= EXERCISE DETAILS =
Word for word, please restate the line that contains "Community signage a" and all lines after it through the end of the material, minus the pictures.

= GIVEN INFORMATION =
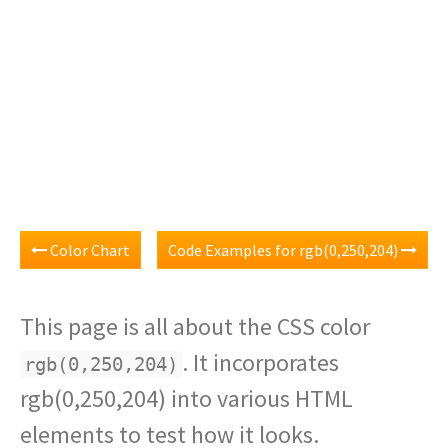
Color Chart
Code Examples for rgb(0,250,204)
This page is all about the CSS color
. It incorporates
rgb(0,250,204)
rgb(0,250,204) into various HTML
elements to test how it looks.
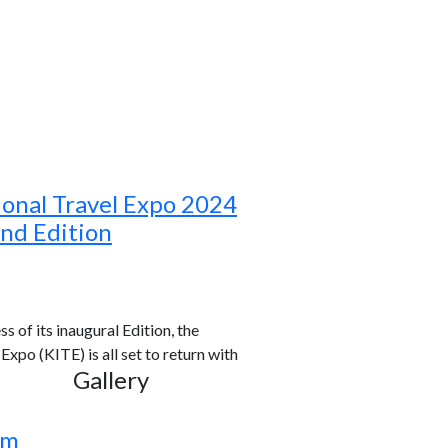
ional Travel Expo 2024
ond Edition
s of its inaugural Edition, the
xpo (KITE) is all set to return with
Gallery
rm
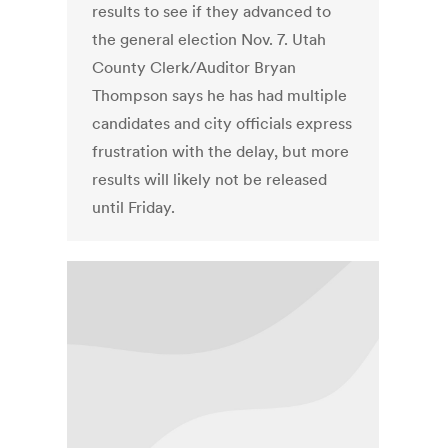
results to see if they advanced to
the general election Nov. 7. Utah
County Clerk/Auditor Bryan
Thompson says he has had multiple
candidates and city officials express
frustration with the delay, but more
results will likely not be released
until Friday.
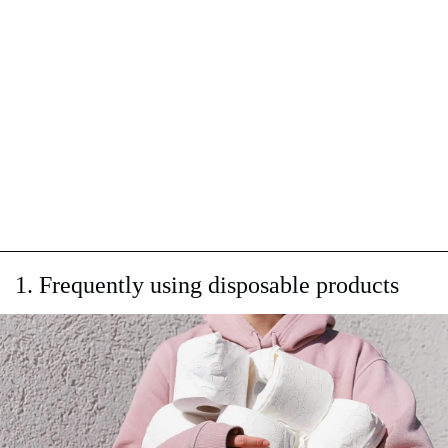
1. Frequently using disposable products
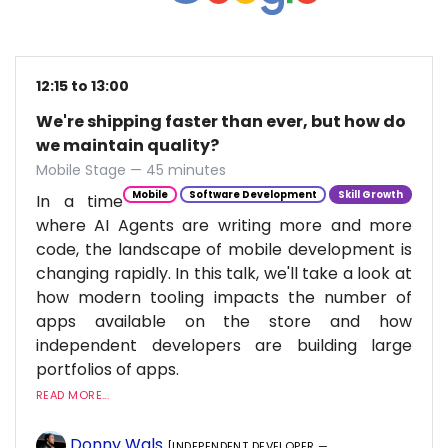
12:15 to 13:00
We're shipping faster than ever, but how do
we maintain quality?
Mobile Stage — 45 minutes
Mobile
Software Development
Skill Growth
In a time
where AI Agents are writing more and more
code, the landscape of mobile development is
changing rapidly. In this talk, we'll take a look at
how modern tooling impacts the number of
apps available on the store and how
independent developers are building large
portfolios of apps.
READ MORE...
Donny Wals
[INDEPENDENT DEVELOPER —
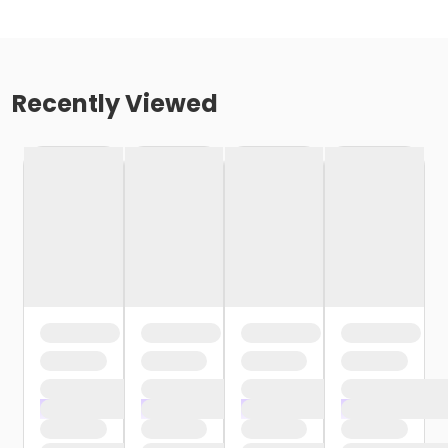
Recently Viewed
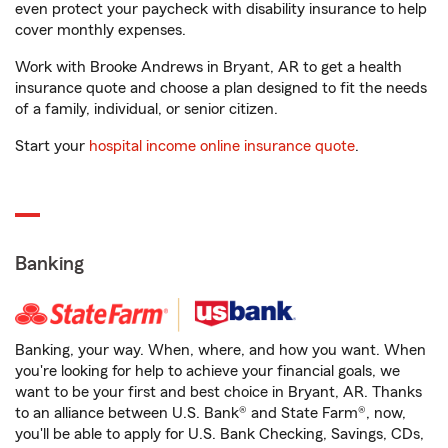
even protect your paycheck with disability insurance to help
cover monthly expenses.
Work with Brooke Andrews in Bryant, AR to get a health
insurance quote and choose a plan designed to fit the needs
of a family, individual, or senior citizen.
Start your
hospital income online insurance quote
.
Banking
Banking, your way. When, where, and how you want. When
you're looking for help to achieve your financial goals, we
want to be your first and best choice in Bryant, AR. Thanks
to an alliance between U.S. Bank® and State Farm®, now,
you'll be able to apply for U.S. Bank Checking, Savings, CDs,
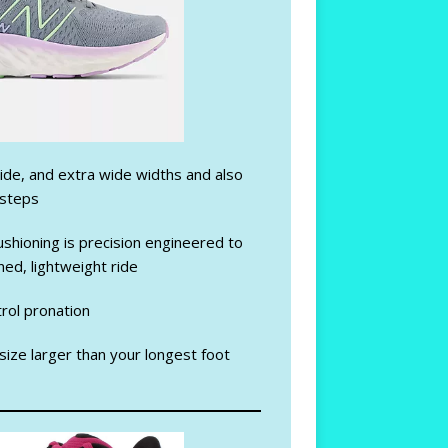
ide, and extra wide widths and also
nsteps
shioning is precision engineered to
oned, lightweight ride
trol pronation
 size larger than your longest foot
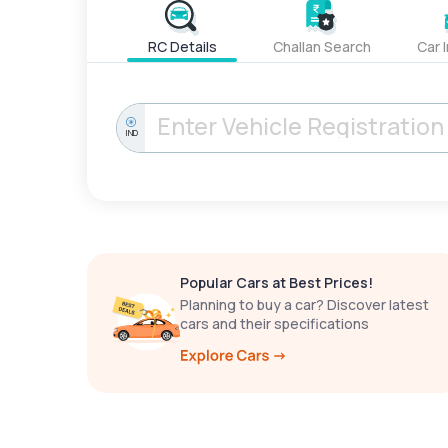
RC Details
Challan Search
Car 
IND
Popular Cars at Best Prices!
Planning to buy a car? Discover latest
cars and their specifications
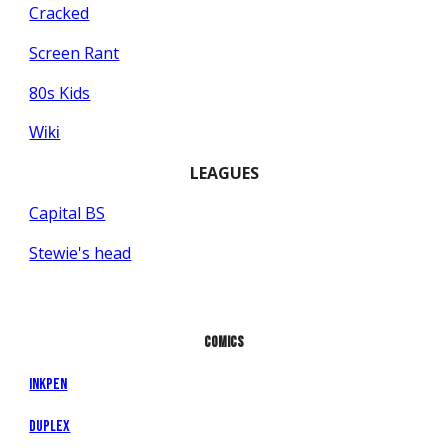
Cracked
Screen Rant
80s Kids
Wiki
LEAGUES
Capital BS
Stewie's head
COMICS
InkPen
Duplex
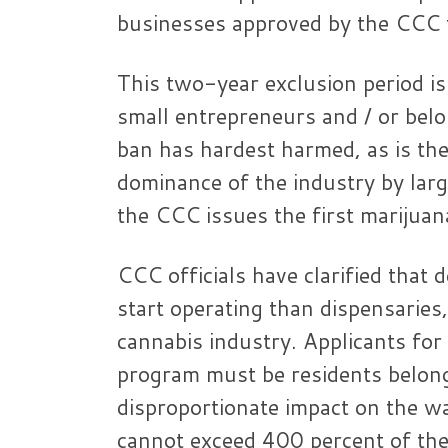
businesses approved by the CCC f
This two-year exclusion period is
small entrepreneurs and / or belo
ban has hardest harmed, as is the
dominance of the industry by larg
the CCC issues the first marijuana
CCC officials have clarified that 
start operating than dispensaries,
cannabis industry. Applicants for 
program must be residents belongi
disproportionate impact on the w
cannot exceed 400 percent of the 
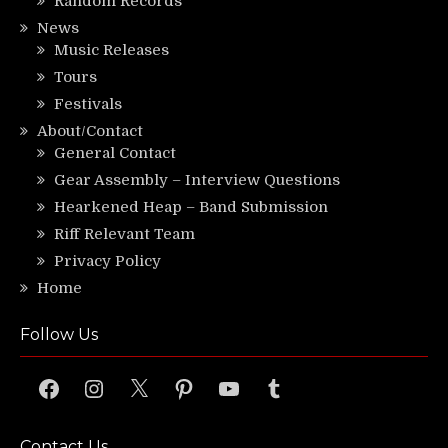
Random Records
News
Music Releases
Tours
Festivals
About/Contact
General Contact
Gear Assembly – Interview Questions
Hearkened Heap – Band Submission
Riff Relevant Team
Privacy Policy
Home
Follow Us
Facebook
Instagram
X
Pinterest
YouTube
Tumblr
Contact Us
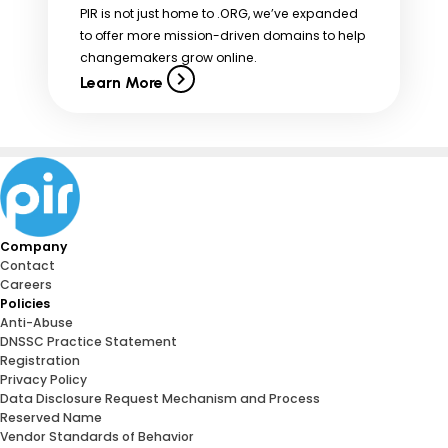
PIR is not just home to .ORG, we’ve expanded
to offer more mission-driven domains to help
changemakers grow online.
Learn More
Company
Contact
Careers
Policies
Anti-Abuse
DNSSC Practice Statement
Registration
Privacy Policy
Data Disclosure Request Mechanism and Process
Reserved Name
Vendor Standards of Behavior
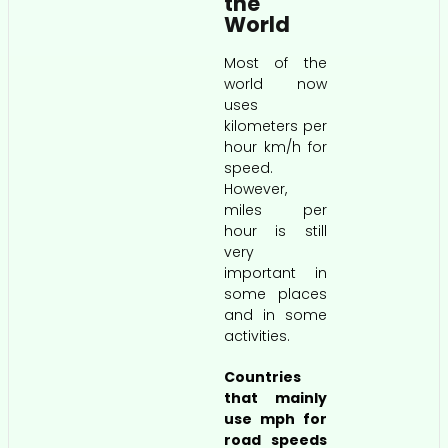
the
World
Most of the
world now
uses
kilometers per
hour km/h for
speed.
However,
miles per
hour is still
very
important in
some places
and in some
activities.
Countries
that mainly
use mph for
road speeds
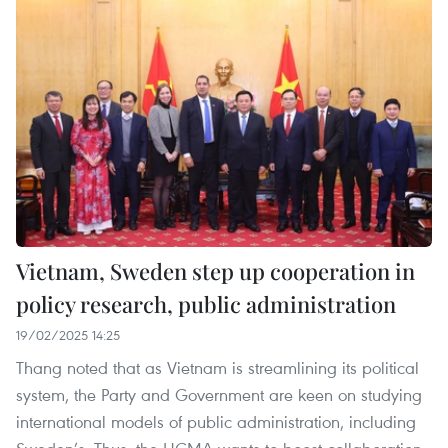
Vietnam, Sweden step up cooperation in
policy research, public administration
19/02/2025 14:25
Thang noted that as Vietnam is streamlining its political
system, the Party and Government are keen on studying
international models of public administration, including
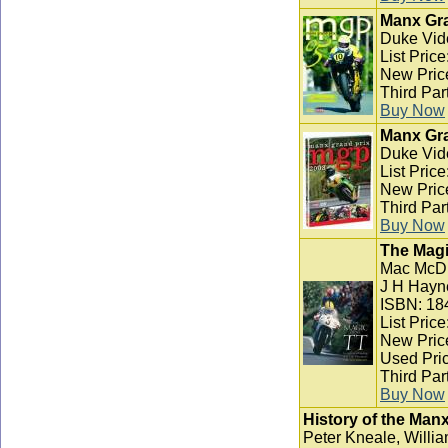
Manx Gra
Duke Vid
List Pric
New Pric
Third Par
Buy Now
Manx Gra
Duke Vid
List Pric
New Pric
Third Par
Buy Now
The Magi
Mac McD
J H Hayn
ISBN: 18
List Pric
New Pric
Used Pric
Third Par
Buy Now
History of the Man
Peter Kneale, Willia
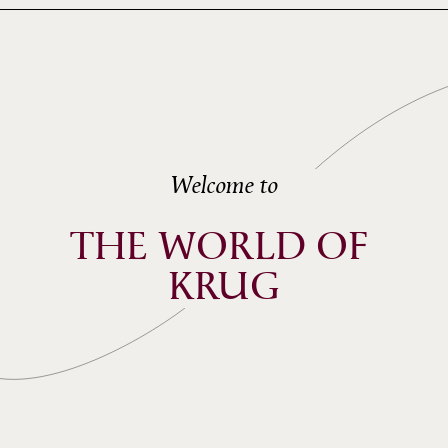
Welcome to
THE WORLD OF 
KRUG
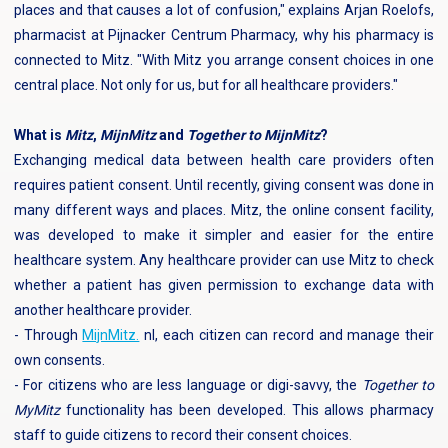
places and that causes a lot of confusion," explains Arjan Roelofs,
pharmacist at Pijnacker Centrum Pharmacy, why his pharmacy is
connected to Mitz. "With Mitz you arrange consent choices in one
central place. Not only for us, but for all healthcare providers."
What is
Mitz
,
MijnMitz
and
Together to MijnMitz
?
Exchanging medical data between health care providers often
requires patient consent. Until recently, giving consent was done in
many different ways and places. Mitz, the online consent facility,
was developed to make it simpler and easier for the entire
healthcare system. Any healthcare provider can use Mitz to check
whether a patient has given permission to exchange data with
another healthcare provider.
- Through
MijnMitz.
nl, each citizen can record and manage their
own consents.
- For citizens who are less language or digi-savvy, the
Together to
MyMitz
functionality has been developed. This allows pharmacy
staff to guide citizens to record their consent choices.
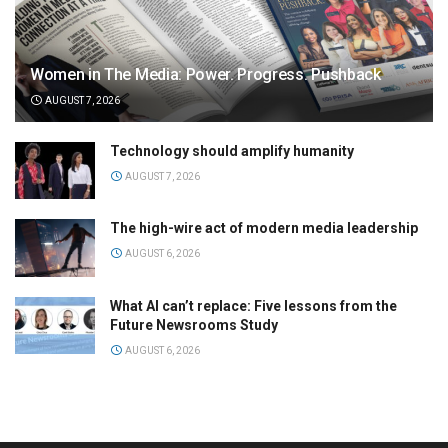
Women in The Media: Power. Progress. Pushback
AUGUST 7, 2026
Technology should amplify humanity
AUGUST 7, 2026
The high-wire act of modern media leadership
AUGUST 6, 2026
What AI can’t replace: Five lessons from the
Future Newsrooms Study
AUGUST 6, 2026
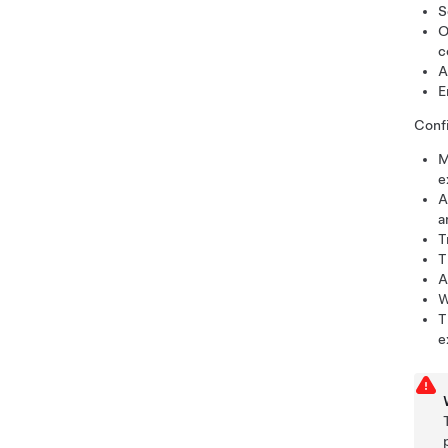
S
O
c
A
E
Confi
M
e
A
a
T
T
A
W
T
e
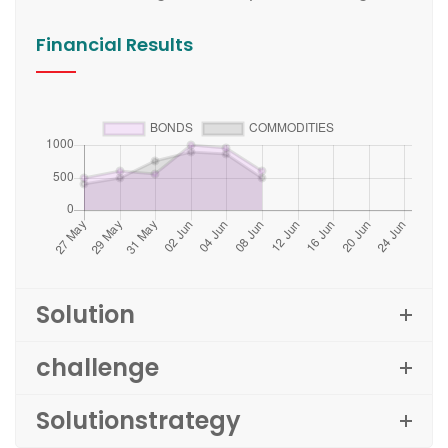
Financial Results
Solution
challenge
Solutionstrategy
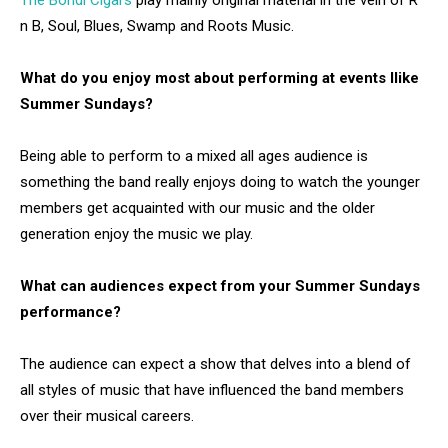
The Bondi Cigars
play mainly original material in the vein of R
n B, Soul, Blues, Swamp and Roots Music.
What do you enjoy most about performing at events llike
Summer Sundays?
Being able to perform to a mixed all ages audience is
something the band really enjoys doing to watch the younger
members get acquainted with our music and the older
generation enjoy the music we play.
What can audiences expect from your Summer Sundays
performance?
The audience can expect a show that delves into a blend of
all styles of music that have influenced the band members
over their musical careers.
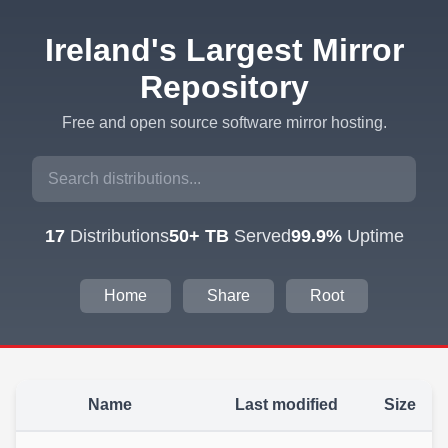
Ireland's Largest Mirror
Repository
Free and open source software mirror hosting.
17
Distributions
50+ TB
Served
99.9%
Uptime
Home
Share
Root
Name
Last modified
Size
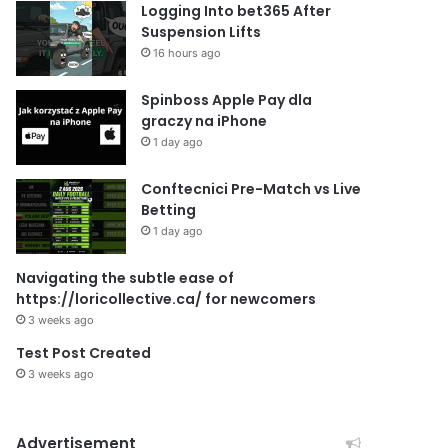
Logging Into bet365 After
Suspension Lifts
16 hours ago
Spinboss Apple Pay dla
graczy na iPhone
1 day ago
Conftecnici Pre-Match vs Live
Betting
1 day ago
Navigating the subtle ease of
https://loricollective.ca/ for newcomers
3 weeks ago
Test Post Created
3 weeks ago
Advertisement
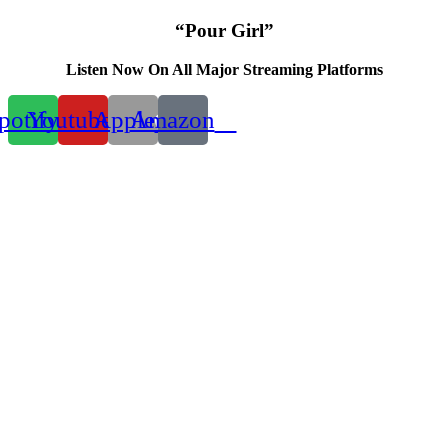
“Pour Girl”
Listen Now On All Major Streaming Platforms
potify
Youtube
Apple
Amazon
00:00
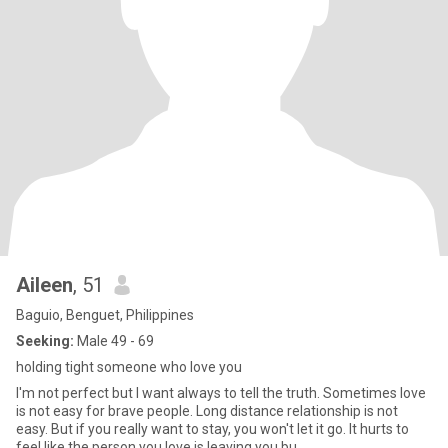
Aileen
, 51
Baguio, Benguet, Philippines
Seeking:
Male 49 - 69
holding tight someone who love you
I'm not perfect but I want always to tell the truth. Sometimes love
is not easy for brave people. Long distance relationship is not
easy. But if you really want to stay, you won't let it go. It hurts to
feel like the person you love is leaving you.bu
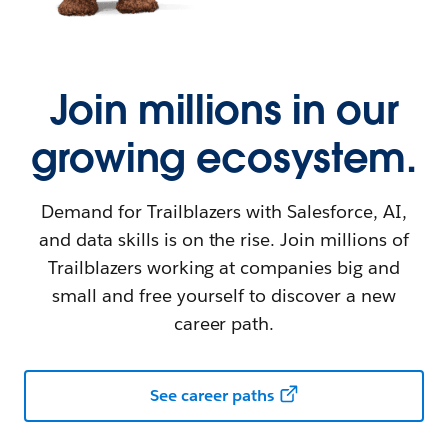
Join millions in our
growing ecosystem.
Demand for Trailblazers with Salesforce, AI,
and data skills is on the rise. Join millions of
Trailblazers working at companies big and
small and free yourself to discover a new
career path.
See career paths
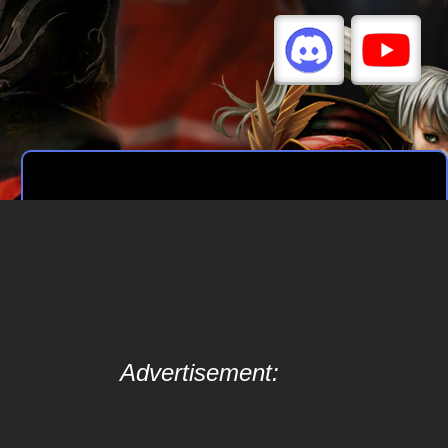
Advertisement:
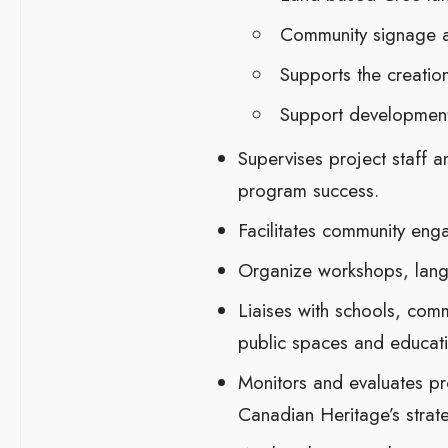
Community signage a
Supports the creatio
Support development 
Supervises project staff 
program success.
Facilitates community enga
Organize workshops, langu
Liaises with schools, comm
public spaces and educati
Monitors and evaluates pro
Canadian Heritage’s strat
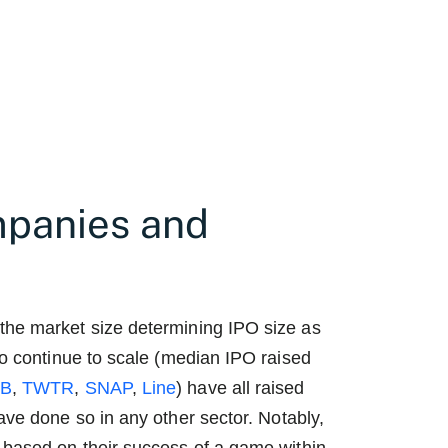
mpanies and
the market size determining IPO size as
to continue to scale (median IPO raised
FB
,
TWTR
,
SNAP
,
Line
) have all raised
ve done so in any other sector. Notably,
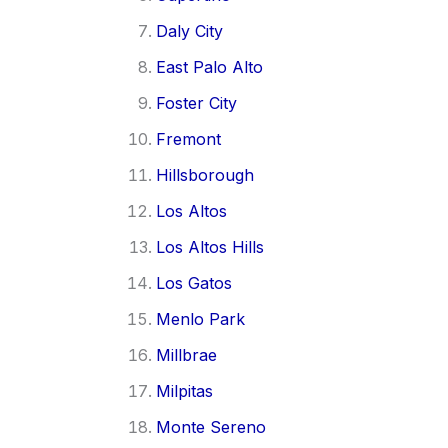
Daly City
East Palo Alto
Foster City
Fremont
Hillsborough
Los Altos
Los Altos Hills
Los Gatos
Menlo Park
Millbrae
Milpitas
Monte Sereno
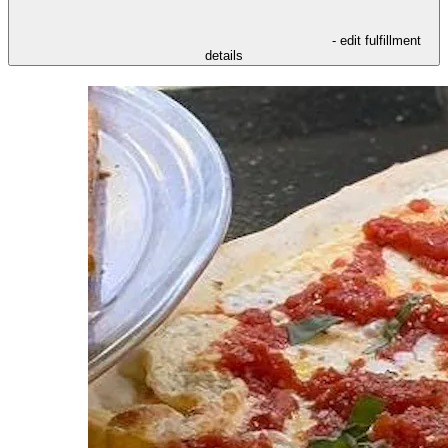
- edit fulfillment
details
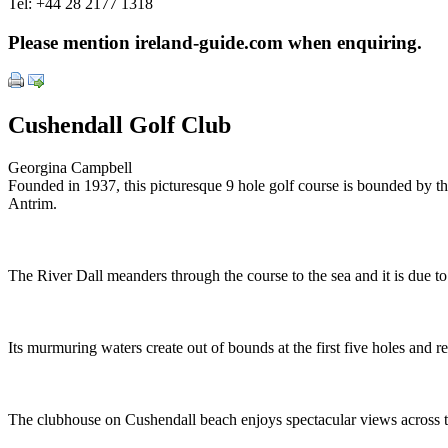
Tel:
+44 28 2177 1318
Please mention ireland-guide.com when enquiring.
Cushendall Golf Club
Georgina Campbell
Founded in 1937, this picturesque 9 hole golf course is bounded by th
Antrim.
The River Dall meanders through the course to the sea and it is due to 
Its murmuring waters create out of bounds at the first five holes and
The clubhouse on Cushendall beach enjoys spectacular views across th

= ANSWER SPACE =
Community signage a
Supports the creatio
Support development 
Supervises project staff 
program success.
Facilitates community enga
Organize workshops, langu
Liaises with schools, comm
public spaces and educati
Monitors and evaluates pro
Canadian Heritage’s strat
mpanies and
the market size determining IPO size as
to continue to scale (median IPO raised
FB
,
TWTR
,
SNAP
,
Line
) have all raised
ve done so in any other sector. Notably,
Daly City
East Palo Alto
Foster City
Fremont
Hillsborough
Los Altos
Los Altos Hills
Los Gatos
Menlo Park
Millbrae
Milpitas
Monte Sereno
- edit fulfillment
details
Tel:
+44 28 2177 1318
Please mention ireland-guide.com when enquiring.
Cushendall Golf Club
Georgina Campbell
Founded in 1937, this picturesque 9 hole golf course is bounded by th
Antrim.
The River Dall meanders through the course to the sea and it is due to 
Its murmuring waters create out of bounds at the first five holes and
The clubhouse on Cushendall beach enjoys spectacular views across th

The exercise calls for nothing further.